What is expected: Below are the entries; return every line among them that holds the word "PDFファイル".

Records provided:
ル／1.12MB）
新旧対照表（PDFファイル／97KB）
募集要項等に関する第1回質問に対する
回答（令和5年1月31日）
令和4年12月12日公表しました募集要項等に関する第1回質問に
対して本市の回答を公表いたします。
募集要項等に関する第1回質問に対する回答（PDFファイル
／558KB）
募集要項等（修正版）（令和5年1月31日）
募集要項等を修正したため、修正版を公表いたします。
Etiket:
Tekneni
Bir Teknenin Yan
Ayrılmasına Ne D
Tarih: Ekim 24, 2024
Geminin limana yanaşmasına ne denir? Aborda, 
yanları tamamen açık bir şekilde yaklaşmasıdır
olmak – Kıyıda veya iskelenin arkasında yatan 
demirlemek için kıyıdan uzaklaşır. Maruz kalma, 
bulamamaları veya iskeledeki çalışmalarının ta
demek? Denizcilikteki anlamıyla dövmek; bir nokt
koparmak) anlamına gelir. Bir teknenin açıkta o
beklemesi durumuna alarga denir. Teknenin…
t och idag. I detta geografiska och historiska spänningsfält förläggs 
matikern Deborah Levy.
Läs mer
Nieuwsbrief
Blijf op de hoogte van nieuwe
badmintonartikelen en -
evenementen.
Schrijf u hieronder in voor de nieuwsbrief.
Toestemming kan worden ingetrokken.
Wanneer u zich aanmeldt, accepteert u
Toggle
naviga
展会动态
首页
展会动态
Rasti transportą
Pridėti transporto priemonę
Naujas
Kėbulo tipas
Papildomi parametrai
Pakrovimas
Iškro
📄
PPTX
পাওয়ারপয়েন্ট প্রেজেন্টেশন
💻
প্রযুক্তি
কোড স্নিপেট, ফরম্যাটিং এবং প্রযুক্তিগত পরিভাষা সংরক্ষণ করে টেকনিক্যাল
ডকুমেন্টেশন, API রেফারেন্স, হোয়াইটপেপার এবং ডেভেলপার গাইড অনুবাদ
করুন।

Output for this task:
新旧対照表（PDFファイル／97KB）
募集要項等に関する第1回質問に対する回答（PDFファイル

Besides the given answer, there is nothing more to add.